Intel sta attraversando un periodo molto desolante in Borsa, soprattutto dopo che la scorsa settimana ha pubblicato una trimestrale inquietante, con una guidance ancora peggiore. Il colosso americano dei chip ha riportato vendite per 15,3 miliardi di dollari, con utili rettificati di 29 centesimi per azione, ben al di sotto di un fatturato e di EPS stimati dagli analisti rispettivamente di 17,9 miliardi di dollari e 69 centesimi. Per il terzo trimestre la società ha previsto vendite tra 15 e 16 miliardi di dollari, nettamente inferiori rispetto ai 18,7 miliardi di dollari del consensus.
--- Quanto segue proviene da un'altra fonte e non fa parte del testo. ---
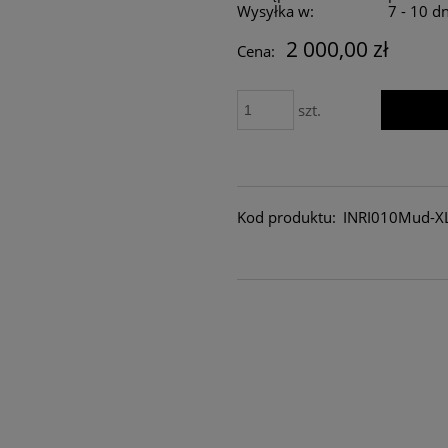
Wysyłka w:
7 - 10 d
2 000,00 zł
Cena:
szt.
Kod produktu:
INRI010Mud-X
Un rapporto così disastroso non si era forse mai visto in tutta la storia della società, infatti le azioni in Borsa nella giornata delle contrattazioni successiva sono scese dell'8,56%.
Il punto è che l'azienda sta affrontando molti venti contrari, che probabilmente non si placheranno facilmente, come le vendite più lente dei personal computer, la domanda in diminuzione dei clienti dei data center e la concorrenza di società come Advanced Micro Devices, Tezas Instrument, Broadcom e Nvidia che stanno sottraendo costantemente quote di mercato.
Ad aumentare i rischi vi è poi l'esposizione di Intel in Arizona, Ohio ed Europa con un investimento di 100 miliardi di dollari per costruire impianti di produzione di chip. Lo scopo è quello di competere con il leader del settore Taiwan Semiconductor Manufacturing Company, ma per rientrare da questa enorme spesa ci vorranno probabilmente molti anni e il ritorno non è poi così scontato.
Azioni Intel: per un analista sono da comprare
Il quadretto così dipinto non lascerebbe alcuno spazio per puntare in questo momento sulle azioni Intel, eppure vi è un analista contrarian che afferma che il titolo abbia un potenziale di crescita di oltre il 50% dai livelli attuali. Si tratta di Gus Richard, analista di Northland Securities, il quale sostiene come le azioni adesso siano scambiate al di sotto della "valutazione di rottura della società".
Per Richard, le attività produttive di Intel hanno un importante valore strategico per gli Stati Uniti, essendo che attualmente il Paese dipende soprattutto dal produttore di chip taiwanese TSMC. Con la minaccia cinese rappresentata dall'occupazione dell'isola di Taiwan, e tutte le derive militari ed economiche, Intel rappresenterebbe una risorsa fondamentale per il Dipartimento della Difesa americano. Secondo le stime dell'analista, tutti gli assets esistenti di Intel avrebbe un valore di circa 71 miliardi di dollari, corrispondente al valore contabile sul bilancio dell'azienda.
Le risorse produttive potrebbero essere fuse con Global Foundries, un produttore di chip a contratto precedentemente scorporato da AMD, sostiene Richard. Se si creasse una società combinata, questa produrrebbe 26 miliardi di dollari di entrate annuali, corrispondenti a circa la metà di quelle del gigante TSMC. Inoltre l'esperto stima che il portafoglio dei prodotti Intel quali PC, data center, networking e grafica, valga almeno il doppio delle vendite previste per il 2022. Quindi esprime un potenziale enorme.